§ **Exercise instructions**:
In the listing that follows, count the lines that include "Apple", and answer with the total alone.

§ **Available data**:
====

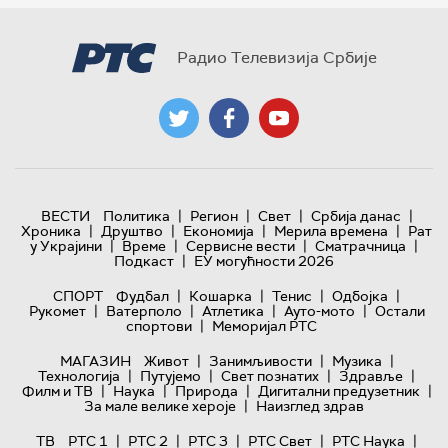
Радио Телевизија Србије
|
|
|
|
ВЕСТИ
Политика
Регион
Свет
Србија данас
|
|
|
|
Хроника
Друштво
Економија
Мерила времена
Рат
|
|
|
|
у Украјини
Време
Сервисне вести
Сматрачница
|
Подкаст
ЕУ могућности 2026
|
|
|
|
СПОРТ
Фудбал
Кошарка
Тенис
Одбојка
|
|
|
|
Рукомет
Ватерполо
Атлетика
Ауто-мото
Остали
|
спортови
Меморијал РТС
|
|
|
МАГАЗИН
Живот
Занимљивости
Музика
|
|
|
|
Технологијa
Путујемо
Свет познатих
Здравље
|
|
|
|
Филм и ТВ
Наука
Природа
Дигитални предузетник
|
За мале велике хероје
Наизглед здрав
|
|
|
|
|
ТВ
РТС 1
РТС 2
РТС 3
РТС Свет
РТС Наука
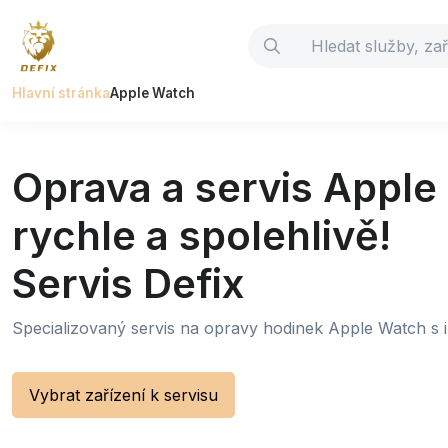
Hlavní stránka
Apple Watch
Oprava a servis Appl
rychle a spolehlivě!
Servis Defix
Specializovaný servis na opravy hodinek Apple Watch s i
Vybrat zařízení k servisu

====

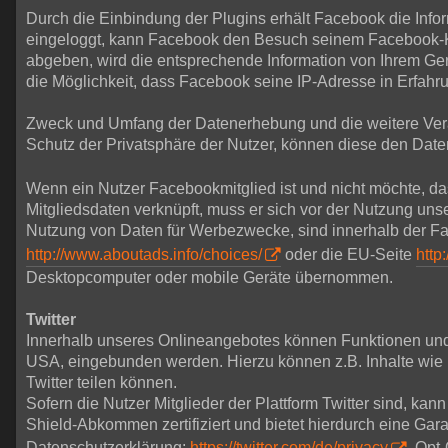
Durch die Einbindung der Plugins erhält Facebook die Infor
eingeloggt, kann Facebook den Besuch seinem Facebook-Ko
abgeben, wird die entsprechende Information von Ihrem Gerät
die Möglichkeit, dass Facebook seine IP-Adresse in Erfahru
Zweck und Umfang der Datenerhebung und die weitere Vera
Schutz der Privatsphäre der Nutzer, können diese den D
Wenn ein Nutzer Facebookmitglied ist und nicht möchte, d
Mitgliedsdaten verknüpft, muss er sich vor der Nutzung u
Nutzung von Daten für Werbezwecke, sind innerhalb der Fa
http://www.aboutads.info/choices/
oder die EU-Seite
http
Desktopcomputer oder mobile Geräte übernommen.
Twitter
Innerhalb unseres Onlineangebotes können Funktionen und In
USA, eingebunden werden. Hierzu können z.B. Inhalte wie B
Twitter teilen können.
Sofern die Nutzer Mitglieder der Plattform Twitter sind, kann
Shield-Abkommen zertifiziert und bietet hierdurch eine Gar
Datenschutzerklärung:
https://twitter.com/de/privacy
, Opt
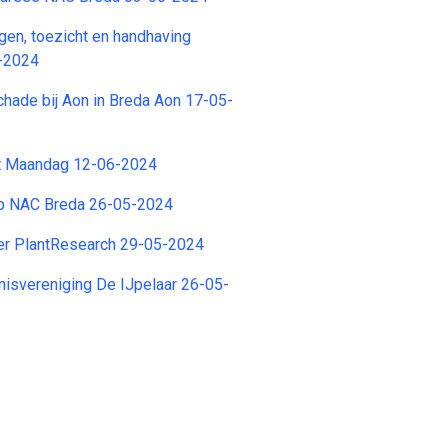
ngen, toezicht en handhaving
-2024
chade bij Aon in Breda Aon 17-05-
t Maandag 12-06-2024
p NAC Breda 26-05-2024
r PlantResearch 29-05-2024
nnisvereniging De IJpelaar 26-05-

====

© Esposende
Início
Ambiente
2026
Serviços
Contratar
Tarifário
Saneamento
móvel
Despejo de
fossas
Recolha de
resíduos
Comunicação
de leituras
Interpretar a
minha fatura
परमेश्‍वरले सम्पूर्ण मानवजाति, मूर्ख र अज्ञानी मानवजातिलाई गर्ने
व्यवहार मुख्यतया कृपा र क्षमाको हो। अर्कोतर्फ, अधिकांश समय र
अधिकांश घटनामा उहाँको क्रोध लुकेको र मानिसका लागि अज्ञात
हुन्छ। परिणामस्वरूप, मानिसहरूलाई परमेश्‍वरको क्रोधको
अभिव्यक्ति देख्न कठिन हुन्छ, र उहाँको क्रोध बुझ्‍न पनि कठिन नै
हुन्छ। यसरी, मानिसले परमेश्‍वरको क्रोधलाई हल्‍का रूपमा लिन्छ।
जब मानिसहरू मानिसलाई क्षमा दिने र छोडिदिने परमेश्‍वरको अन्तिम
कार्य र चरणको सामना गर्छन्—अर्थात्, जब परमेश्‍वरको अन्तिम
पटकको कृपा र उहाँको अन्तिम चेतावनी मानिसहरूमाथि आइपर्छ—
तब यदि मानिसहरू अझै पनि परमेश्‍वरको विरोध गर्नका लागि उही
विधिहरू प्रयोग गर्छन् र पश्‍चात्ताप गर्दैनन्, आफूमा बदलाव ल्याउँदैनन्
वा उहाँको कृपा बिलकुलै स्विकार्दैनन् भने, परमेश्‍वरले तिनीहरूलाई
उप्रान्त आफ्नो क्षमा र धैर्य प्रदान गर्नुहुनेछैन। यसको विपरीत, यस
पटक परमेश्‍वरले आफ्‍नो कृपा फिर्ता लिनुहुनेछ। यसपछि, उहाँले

====

§ **Solution to the problem**:
2